- [ABOUT THIS TASK]:
Below are records; please write out exactly the lines from the first line through the line containing "Buyers ages 35-50: 28% adoption", with no pictures.

- [GIVEN ENTRIES]:
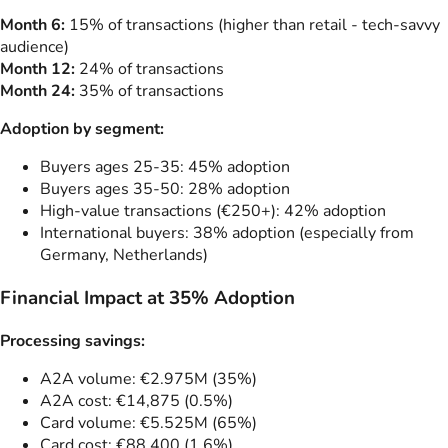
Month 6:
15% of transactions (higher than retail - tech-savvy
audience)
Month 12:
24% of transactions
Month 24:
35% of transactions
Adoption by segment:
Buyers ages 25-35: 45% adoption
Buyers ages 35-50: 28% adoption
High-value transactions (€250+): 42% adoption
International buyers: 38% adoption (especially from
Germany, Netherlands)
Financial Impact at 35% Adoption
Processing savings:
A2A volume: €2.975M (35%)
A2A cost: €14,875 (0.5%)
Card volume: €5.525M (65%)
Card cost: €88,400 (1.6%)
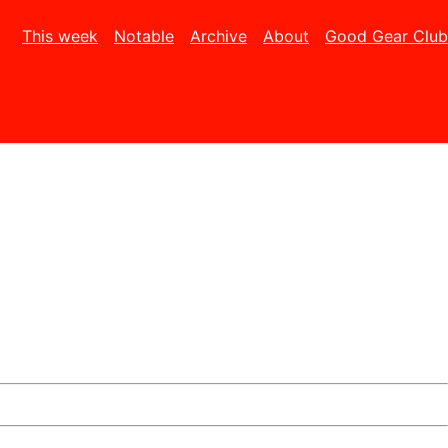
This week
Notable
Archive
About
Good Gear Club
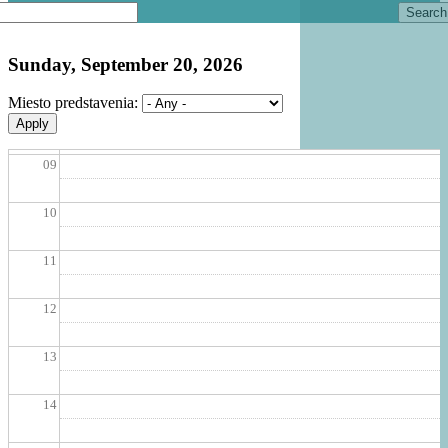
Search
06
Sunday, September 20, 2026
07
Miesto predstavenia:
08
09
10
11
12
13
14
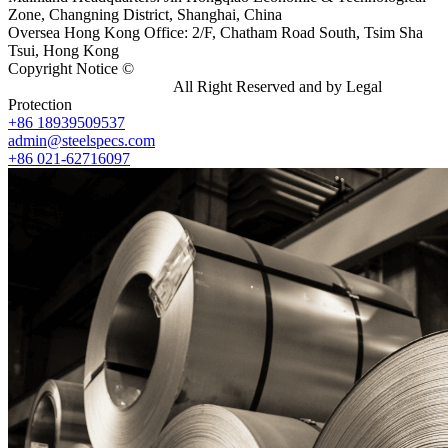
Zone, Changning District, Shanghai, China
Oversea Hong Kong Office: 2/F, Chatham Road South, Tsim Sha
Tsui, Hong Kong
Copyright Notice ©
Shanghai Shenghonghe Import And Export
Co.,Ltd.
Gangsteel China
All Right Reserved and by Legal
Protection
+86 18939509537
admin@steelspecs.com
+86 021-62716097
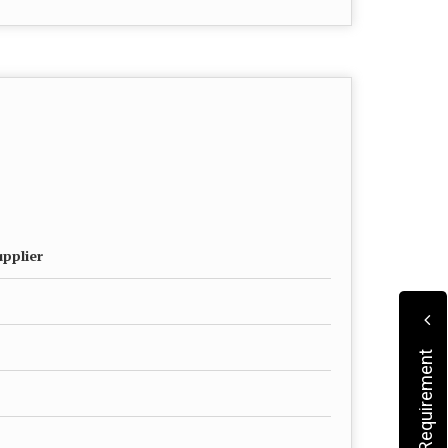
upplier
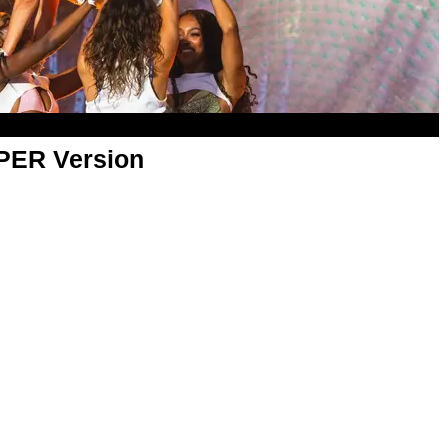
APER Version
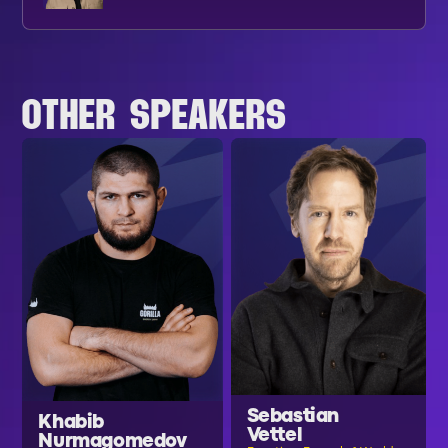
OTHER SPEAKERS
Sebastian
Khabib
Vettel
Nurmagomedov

- [WRITTEN RESPONSE]:
Month 6:
15% of transactions (higher than retail - tech-savvy
audience)
Month 12:
24% of transactions
Month 24:
35% of transactions
Adoption by segment:
Buyers ages 25-35: 45% adoption
Buyers ages 35-50: 28% adoption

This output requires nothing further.